WHAT YOU SHOULD DO: Print the data exactly. Pictures stay out.

===== INPUT

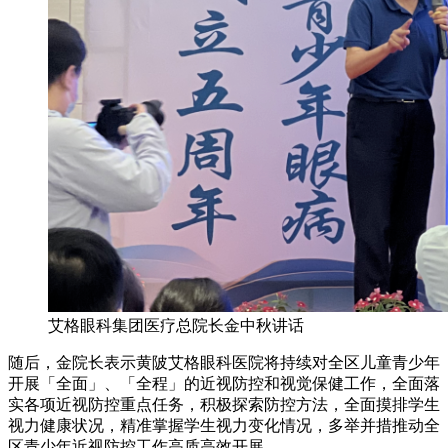
艾格眼科集团医疗总院长金中秋讲话
随后，金院长表示黄陂艾格眼科医院将持续对全区儿童青少年
开展「全面」、「全程」的近视防控和视觉保健工作，全面落
实各项近视防控重点任务，积极探索防控方法，全面摸排学生
视力健康状况，精准掌握学生视力变化情况，多举并措推动全
区青少年近视防控工作高质高效开展。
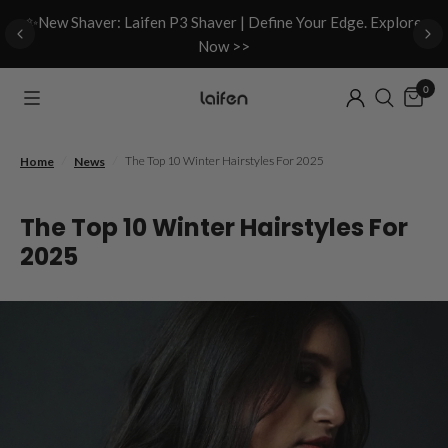
d
✨New Shaver: Laifen P3 Shaver | Define Your Edge. Explore
Now >>
0
/
/
The Top 10 Winter Hairstyles For 2025
Home
News
The Top 10 Winter Hairstyles For
2025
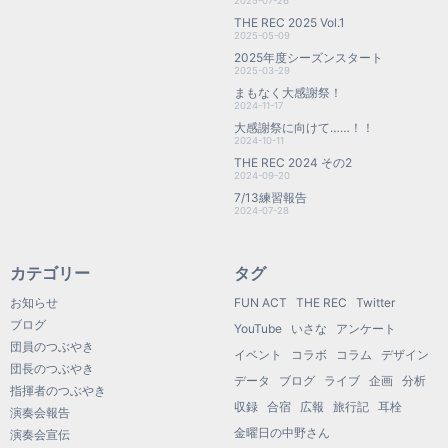
2025-07-26
THE REC 2025 Vol.1
2025-05-09
2025年度シーズンスタート
2025-03-29
まもなく大感謝祭！
2024-11-17
大感謝祭に向けて……！！
2024-10-11
THE REC 2024 その2
2024-09-20
7/13練習報告
2024-07-28
カテゴリー
タグ
お知らせ
FUN ACT
THE REC
Twitter
ブログ
YouTube
いさな
アンケート
団員のつぶやき
イベント
コラボ
コラム
デザイン
団長のつぶやき
データ
ブログ
ライブ
企画
分析
指揮者のつぶやき
収録
合宿
広報
旅行記
耳栓
演奏会報告
金曜日の中野さん
演奏会宣伝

==========

FINISHED EXERCISE:
艾格眼科集团医疗总院长金中秋讲话
随后，金院长表示黄陂艾格眼科医院将持续对全区儿童青少年
开展「全面」、「全程」的近视防控和视觉保健工作，全面落
实各项近视防控重点任务，积极探索防控方法，全面摸排学生
视力健康状况，精准掌握学生视力变化情况，多举并措推动全
区青少年近视防控工作高质高效开展。
d
✨New Shaver: Laifen P3 Shaver | Define Your Edge. Explore
Now >>
0
/
/
The Top 10 Winter Hairstyles For 2025
Home
News
The Top 10 Winter Hairstyles For
2025
2025-07-26
THE REC 2025 Vol.1
2025-05-09
2025年度シーズンスタート
2025-03-29
まもなく大感謝祭！
2024-11-17
大感謝祭に向けて……！！
2024-10-11
THE REC 2024 その2
2024-09-20
7/13練習報告
2024-07-28
カテゴリー
タグ
お知らせ
FUN ACT
THE REC
Twitter
ブログ
YouTube
いさな
アンケート
団員のつぶやき
イベント
コラボ
コラム
デザイン
団長のつぶやき
データ
ブログ
ライブ
企画
分析
指揮者のつぶやき
収録
合宿
広報
旅行記
耳栓
演奏会報告
金曜日の中野さん
演奏会宣伝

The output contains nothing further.